My office runs on a hodgepodge of Visual Basic, Python, C, and FoxPro. Since we’re a small company with few programmers, this hasn’t been a problem. Each of us simply chose the language that best met our needs for a given project. However, the seemingly exponential growth in the size of those projects, plus the addition of a few new programmers, means that our idyllic little world is coming to an end. We need to standardize on a common development platform before the proliferation of languages and framework libraries makes progress impossible.
So, the obvious next step is to pick a system that we can all live with, even if it’s not our favorite. I’ve been advocating Python, but my coworkers don’t seem entirely sold on the idea. We’ve summarily rejected FoxPro for reasons too numerous to list. We tossed Java around, but its old reputation of slowness still carries a stigma among the powers that be.
Our final remaining option was .NET. Although it first appeared like an ideal solution—cross platform, free of charge, and the heir apparent for Microsoft-based development—we decided against it for reasons I don’t mind listing.
First, despite the content-free hype of a few years ago, .NET is basically a Java clone. That is, it includes a virtual machine, some languages that compile into bytecode that runs on that virtual machine, and an extensive library of classes to accomplish various tasks. The biggest single difference between Java and .NET is that Sun wrote the former and Microsoft wrote the latter.

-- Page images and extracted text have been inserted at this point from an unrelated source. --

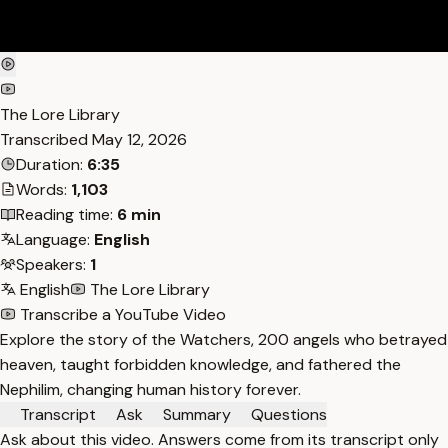
The Lore Library
Transcribed
May 12, 2026
Duration:
6:35
Words:
1,103
Reading time:
6 min
Language:
English
Speakers:
1
English
The Lore Library
Transcribe a YouTube Video
Explore the story of the Watchers, 200 angels who betrayed
heaven, taught forbidden knowledge, and fathered the
Nephilim, changing human history forever.
Transcript
Ask
Summary
Questions
Ask about this video. Answers come from its transcript only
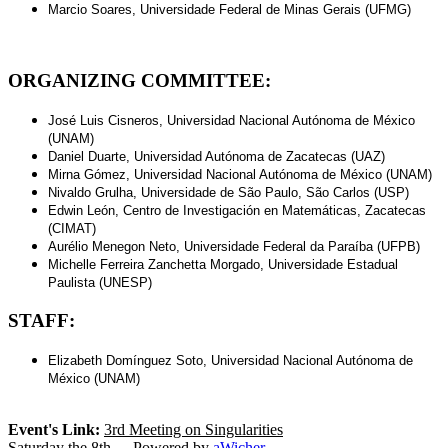
Marcio Soares, Universidade Federal de Minas Gerais (UFMG)
ORGANIZING COMMITTEE:
José Luis Cisneros, Universidad Nacional Autónoma de México
(UNAM)
Daniel Duarte, Universidad Autónoma de Zacatecas (UAZ)
Mirna Gómez, Universidad Nacional Autónoma de México (UNAM)
Nivaldo Grulha, Universidade de São Paulo, São Carlos (USP)
Edwin León, Centro de Investigación en Matemáticas, Zacatecas
(CIMAT)
Aurélio Menegon Neto, Universidade Federal da Paraíba (UFPB)
Michelle Ferreira Zanchetta Morgado, Universidade Estadual
Paulista (UNESP)
STAFF:
Elizabeth Domínguez Soto, Universidad Nacional Autónoma de
México (UNAM)
Event's Link
:
3rd Meeting on Singularities
Saturday the 8th - - Powered by
aWicher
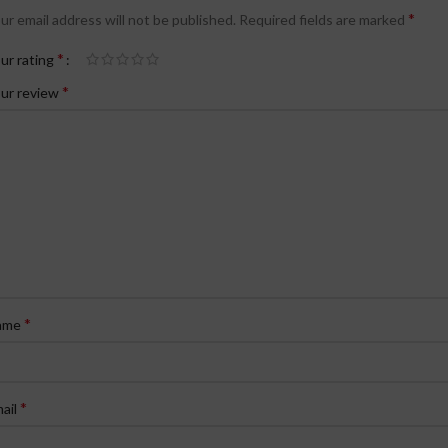
*
ur email address will not be published.
Required fields are marked
*
ur rating
*
ur review
*
ame
*
ail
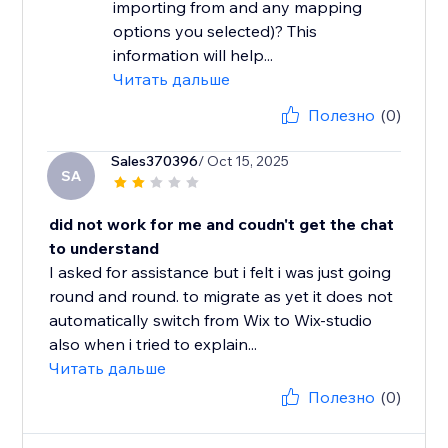
importing from and any mapping
options you selected)? This
information will help...
Читать дальше
Полезно
(0)
Sales370396
/ Oct 15, 2025
SA
did not work for me and coudn't get the chat
to understand
I asked for assistance but i felt i was just going
round and round. to migrate as yet it does not
automatically switch from Wix to Wix-studio
also when i tried to explain...
Читать дальше
Полезно
(0)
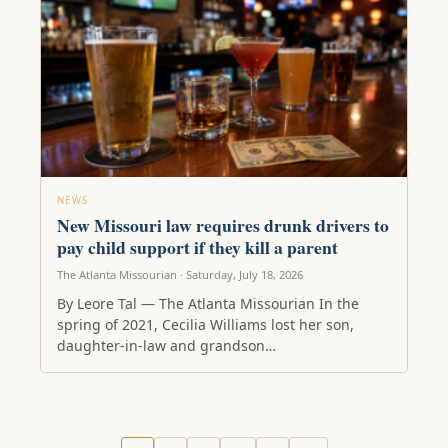
NEWS
New Missouri law requires drunk drivers to
pay child support if they kill a parent
The Atlanta Missourian · Saturday, July 18, 2026
By Leore Tal — The Atlanta Missourian In the
spring of 2021, Cecilia Williams lost her son,
daughter-in-law and grandson…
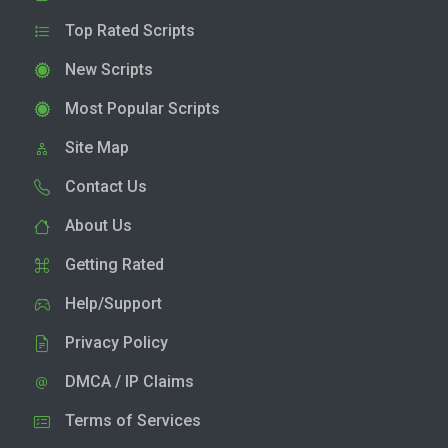
Top Rated Scripts
New Scripts
Most Popular Scripts
Site Map
Contact Us
About Us
Getting Rated
Help/Support
Privacy Policy
DMCA / IP Claims
Terms of Services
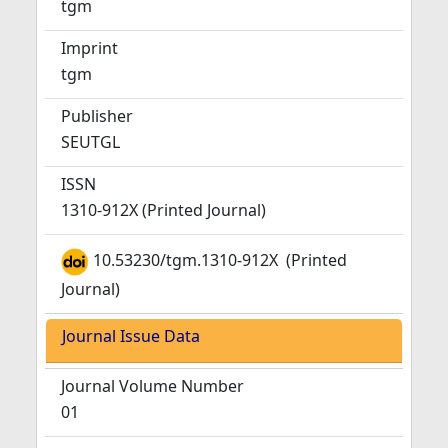
tgm
Imprint
tgm
Publisher
SEUTGL
ISSN
1310-912X (Printed Journal)
10.53230/tgm.1310-912X
(Printed
Journal)
Journal Issue Data
Journal Volume Number
01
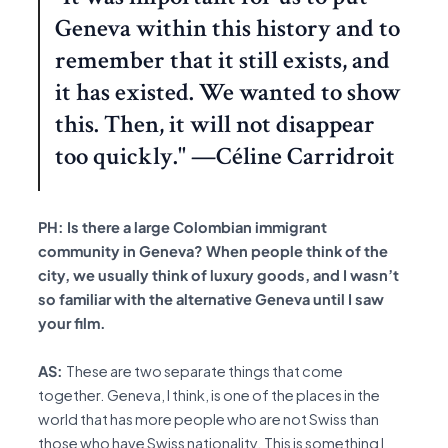
Geneva within this history and to
remember that it still exists, and
it has existed. We wanted to show
this. Then, it will not disappear
too quickly." —Céline Carridroit
PH: Is there a large Colombian immigrant
community in Geneva? When people think of the
city, we usually think of luxury goods, and I wasn’t
so familiar with the alternative Geneva until I saw
your film.
AS:
These are two separate things that come
together. Geneva, I think, is one of the places in the
world that has more people who are not Swiss than
those who have Swiss nationality. This is something I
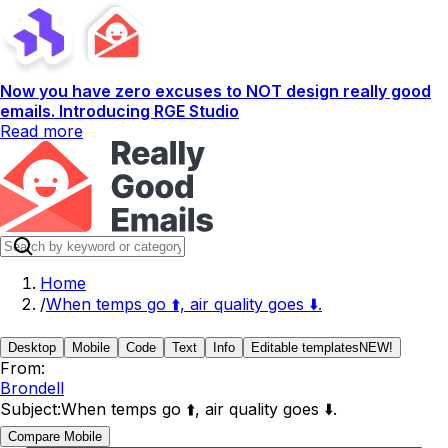
Now you have zero excuses to NOT design really good
emails. Introducing RGE Studio
Read more
Home
/
When temps go ⬆️, air quality goes ⬇️.
Desktop
Mobile
Code
Text
Info
Editable templates
NEW!
From:
Brondell
Subject:
When temps go ⬆️, air quality goes ⬇️.
Compare Mobile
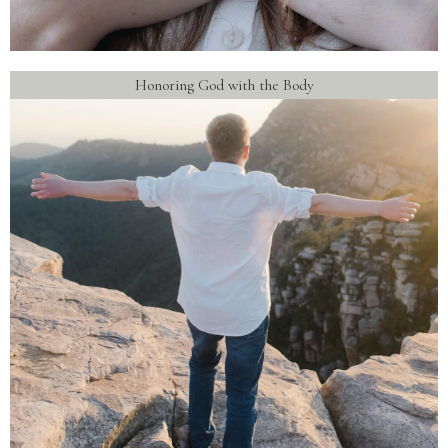
Honoring God with the Body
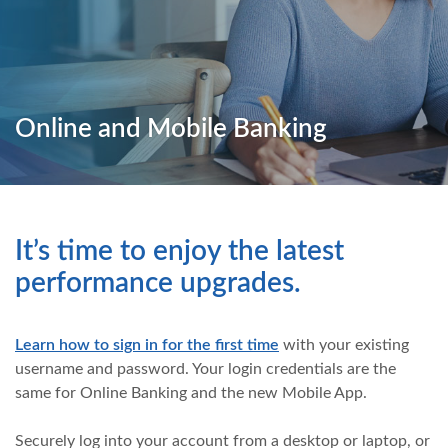
Online and Mobile Banking
It’s time to enjoy the latest
performance upgrades.
Learn how to sign in for the first time
with your existing
username and password. Your login credentials are the
same for Online Banking and the new Mobile App.
Securely log into your account from a desktop or laptop, or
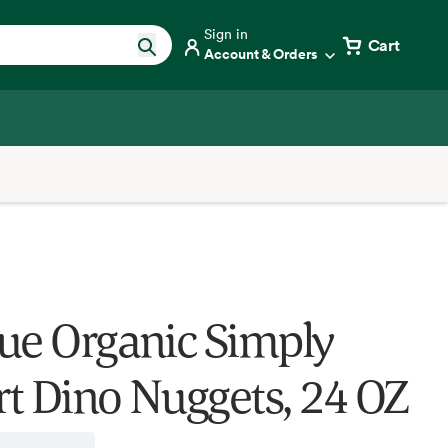
Sign in
Cart
Account & Orders
ue Organic Simply
t Dino Nuggets, 24 OZ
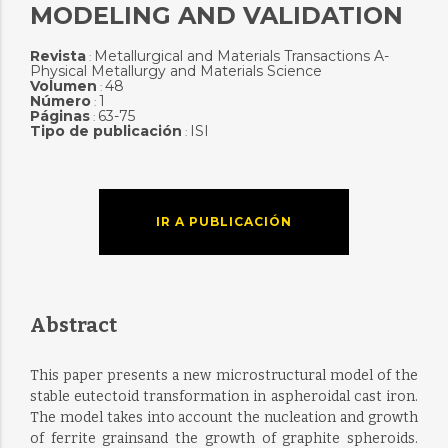
MODELING AND VALIDATION
Revista
Metallurgical and Materials Transactions A-
:
Physical Metallurgy and Materials Science
Volumen
48
:
Número
1
:
Páginas
63-75
:
Tipo de publicación
ISI
:
IR A PUBLICACIÓN
Abstract
This paper presents a new microstructural model of the
stable eutectoid transformation in aspheroidal cast iron.
The model takes into account the nucleation and growth
of ferrite grainsand the growth of graphite spheroids.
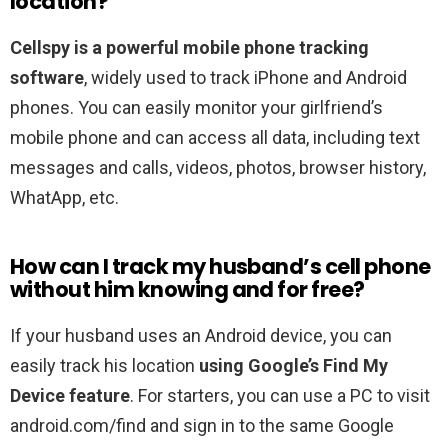
location?
Cellspy is a powerful mobile phone tracking
software
, widely used to track iPhone and Android
phones. You can easily monitor your girlfriend’s
mobile phone and can access all data, including text
messages and calls, videos, photos, browser history,
WhatApp, etc.
How can I track my husband’s cell phone
without him knowing and for free?
If your husband uses an Android device, you can
easily track his location
using Google’s Find My
Device feature
. For starters, you can use a PC to visit
android.com/find and sign in to the same Google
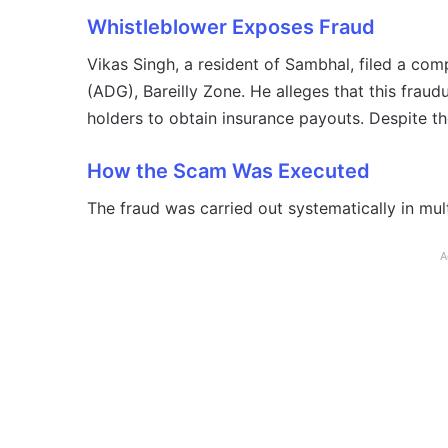
Whistleblower Exposes Fraud
Vikas Singh, a resident of Sambhal, filed a comp
(ADG), Bareilly Zone. He alleges that this frau
holders to obtain insurance payouts. Despite the
How the Scam Was Executed
The fraud was carried out systematically in mult
A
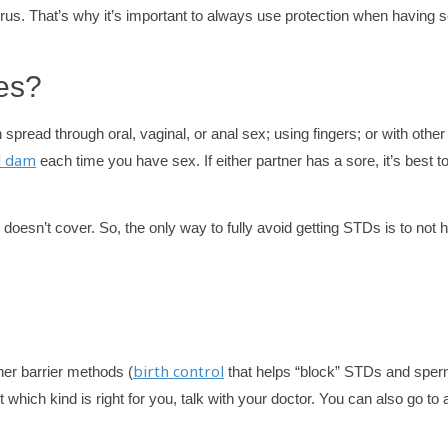
us. That’s why it’s important to always use protection when having s
es?
 spread through oral, vaginal, or anal sex; using fingers; or with other
l dam
each time you have sex. If either partner has a sore, it’s best t
doesn’t cover. So, the only way to fully avoid getting STDs is to not 
birth control
er barrier methods (
that helps “block” STDs and sper
 which kind is right for you, talk with your doctor. You can also go to 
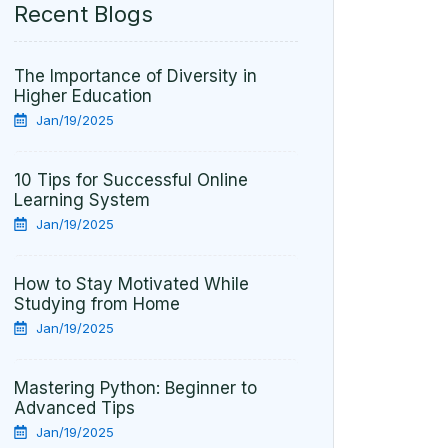
Recent Blogs
The Importance of Diversity in
Higher Education
Jan/19/2025
10 Tips for Successful Online
Learning System
Jan/19/2025
How to Stay Motivated While
Studying from Home
Jan/19/2025
Mastering Python: Beginner to
Advanced Tips
Jan/19/2025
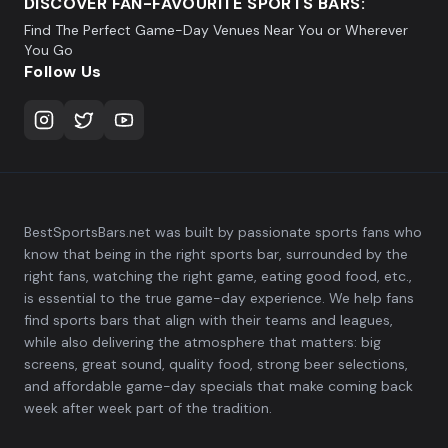
DISCOVER FAN-FAVOURITE SPORTS BARS:
Find The Perfect Game-Day Venues Near You or Wherever
You Go
Follow Us
BestSportsBars.net was built by passionate sports fans who
know that being in the right sports bar, surrounded by the
right fans, watching the right game, eating good food, etc.,
is essential to the true game-day experience. We help fans
find sports bars that align with their teams and leagues,
while also delivering the atmosphere that matters: big
screens, great sound, quality food, strong beer selections,
and affordable game-day specials that make coming back
week after week part of the tradition.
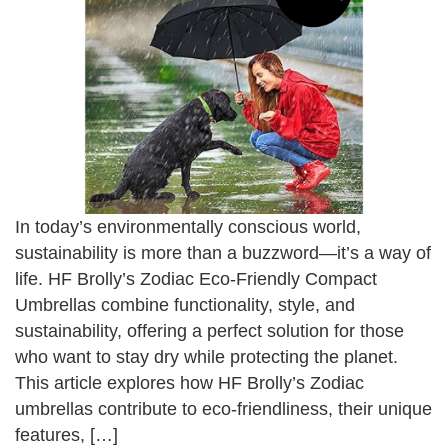
In today’s environmentally conscious world,
sustainability is more than a buzzword—it’s a way of
life. HF Brolly’s Zodiac Eco-Friendly Compact
Umbrellas combine functionality, style, and
sustainability, offering a perfect solution for those
who want to stay dry while protecting the planet.
This article explores how HF Brolly’s Zodiac
umbrellas contribute to eco-friendliness, their unique
features, […]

The second biggest difference is that while Java is truly cross-platform, .NET tries to be but falls short in important areas. The most glaring example is that the
Windows.Forms class (which is used for almost all .NET GUI development) is only available on Windows itself. In other words, forget writing graphical programs that run on Linux, FreeBSD, or Mac OS X. Although a replacement of that class is being developed for Mono, the free software implementation of .NET, such code treads upon a software patent minefield. You see, although Microsoft explicitly granted permission to the Mono team to their patented methods to write the core language itself, all the nice extras you’d actually want to use are still firmly locked in Microsoft’s patent portfolio.
Next is the fact that .NET brings little new to the table. It’s certainly no more cross platform than other popular languages like Java or Python. It’s class library doesn’t compare in extent with Java’s enormous depth and breadth. It doesn’t cost less, it’s not more popular, and it doesn’t work any better than its competition. Unless you want to develop Windows-only projects, it offers few or no clear advantages over other languages.
Despite all that, .NET and its associated languages, like Visual Basic .NET and C#, aren’t inherently bad. They’re pleasant to use by all accounts, and generally well regarded. The danger behind adopting them, though, is that .NET is inherently single-vendor and its continued existence and development is solely at Microsoft’s whim. Should they decide that its return on investment is too low, that’s effectively the end of it. Think that will never happen? Ask the legions of Visual Basic 6 and FoxPro developers how unlikely that is.
My boss trusts me to make decisions in his company’s best interest. Despite the advertising and breathless endorsements from IT management magazine, there are just not enough compelling reasons for me to recommend .NET technology over the other established alternatives. The approach we’ll probably take instead is to build a core library in a common language, then use connector technologies like SOAP and COM (on Windows) to access it from projects written in other languages.
And if that fails, there’s always Lisp.